Great, everyone, thanks for continuing to join us on this week of Virtual Oncology Days. My name is Brad Canino. Really happy to be joined for the next Fireside with the crew from Syndax. We've got Michael Metzger, CEO; Neil Gallagher, President, R&D; Anjali Ganguli, CBO; and Keith Goldman, CFO. Full house today. Thanks so much for joining us. Michael, let me first offer congratulations for all the progress made to date this year, with the two PDUFA date announcements. So could you just start off with an overview of the milestones and priorities for Syndax for the rest of the year?
Well, thank you, Brad. Thanks for having us today. Always, a pleasure to be with you at your conference and otherwise, and for all the great coverage of Syndax over the last period. So, look, you're right. It is an exciting time for the company as we push forward here with our two programs. Our two molecules are under review with the FDA for potential approval. We have PDUFA dates, which were announced this past quarter, and Revumenib is September 28th or September 26th, rather, is the PDUFA date. The program is being reviewed under RTOR, which is Real-Time Oncology Review, so that's quite an advantage in terms of timing for us, and we'll talk a little bit about that.
Important milestone for the company, Axetilimab, as BLA was filed, and we have an action date of August 28th, so roughly one month apart.

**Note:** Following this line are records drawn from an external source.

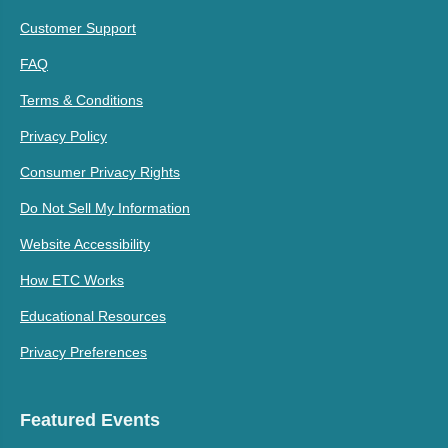
Customer Support
FAQ
Terms & Conditions
Privacy Policy
Consumer Privacy Rights
Do Not Sell My Information
Website Accessibility
How ETC Works
Educational Resources
Privacy Preferences
Featured Events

So that's those are two very important milestones, approval milestones, potentially for the company. And of course, launches thereafter. We do expect to launch these products in close proximity to approval, which means we'll have two products on the market and be a full commercial company as of this year. So it's a really important, you know, transition for the company as we build out our commercial organization as well. So beyond those, really important milestones, regulatory milestones, we will have data on for specifically for Revumenib, combination data that continues to evolve.

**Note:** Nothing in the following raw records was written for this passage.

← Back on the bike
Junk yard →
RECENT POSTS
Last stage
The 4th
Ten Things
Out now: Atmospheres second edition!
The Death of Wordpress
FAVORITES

We haven't announced exactly where we'll have that data this year, but we'll have additional data for both frontline patients and relapsed/refractory patients in combination with venetoclax. So those are, you know, important studies that continue, and data will be presented in the second half of the year. We're also starting pivotal trials for Revumenib in frontline patients, which will lead hopefully to approvals down the line. But a lot of data coming. In addition to that, we have a pivotal trial that's reading out our second pivotal trial for Revumenib. For NPM1 patients, we did enroll a big milestone for the company, enrolling our pivotal trial, 64 patients, 64 adult patients in AML, NPM1.
That was enrolled in the first quarter, which puts us into the fourth quarter for data that will be presented in that time, the top line at least. So it's, you know, as I mentioned, a really important time for the company, for Revumenib to have, you know, not only an approval, but second indication with data. This year will be, you know, sort of game-changing as a first mover in the... with becoming a more competitive menin space, with companies behind us.
Yeah. And now as Syndax moves towards a commercial company, as mentioned, 2 approvals potential this year. Comment on the work being conducted for sales force preparedness and how Incyte, your partner, might be involved with that.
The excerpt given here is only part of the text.